The decline of the life insurance pension plan
Yet, in recent years, this private-pension plan has lost a big part of its appeal and the life insurance pension plan is no longer the dominating institution that it once was. The reason for this is that this form of insurance is no longer tax-free.
Before the pension reforms of 2005, the payout of the life insurance pension plan was completely tax-free. Just like the state pension of that time. And contracts made before this date are indeed still under this very beneficial regulation. But new ones have no possibility to enjoy this benefit. They still have a lower tax burden than most other options, but they no longer are completely exempt.
The other reason for its decline are the interest rates of the last years. As a pension insurance, it was always very dependent on an expectable income through interest rates and investments with fixed rates. Investing in the stock market was unusual or even completely impossible. As a result, the low interstates made the life insurance pension plan a rather uninteresting investment.
While it still has it use, most people today tend to choose other kinds of pension insurance. Like the state sponsored alternatives, Rürup, Riester and BAV. Or even the younger brother of the endowment insurance, the capital-based pension insurance.
The capital based private-pension plan
The capital-based pension plan is an evolution of the life insurance. An origin that can be seen in the fact that the responsible departments in the insurance companies are still named after the life insurance, and they share the legal regulations with their predecessor.

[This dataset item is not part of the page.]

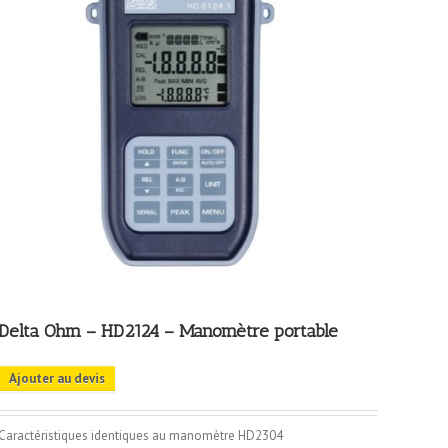
Delta Ohm – HD2124 – Manomètre portable
Ajouter au devis
Caractéristiques identiques au manomètre HD2304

The basics of pension insurance
The basic principle is the same. One pays into the contract, once or regularly, and receives the return at the end of the term. Either as a single sum or as an annuity. However, this type of pension insurance usually does not include a special death benefit for the surviving dependents, but instead concentrates exclusively on providing retirement security.
The decisive factor, however, is that the contributions can be used freely according to the wishes of the investor. It is thus possible to invest the money on the stock market and acquire shares or ETF. It is a form of investment that involves more risk than fixed-interest life insurance, but is less dependent on interest rates and offers basic protection against inflation.
It also benefits from a lower tax burden in old age. This is due in part to the 12/62 rule. This means that after the 62nd birthday and a 12-year contract term, one also receives an advantage in the case of a lump-sum payment. Only half of this has to be taxed at the personal tax rate, which is an enormous advantage. But a recurring annuity also benefits from such rules. In general, the tax burden for this form of pension insurance is about half as high as the one for a stand-alone investment and far below that for a state-subsidized pension.
International private pension plan
A private pension is also of particular interest to those who would like to spend their retirement in another country. Since the private pension is built up from already taxed money, there are practically no problems when withdrawing abroad. Especially for an unattached and mobile lifestyle, this should be the first choice for a private-pension plan.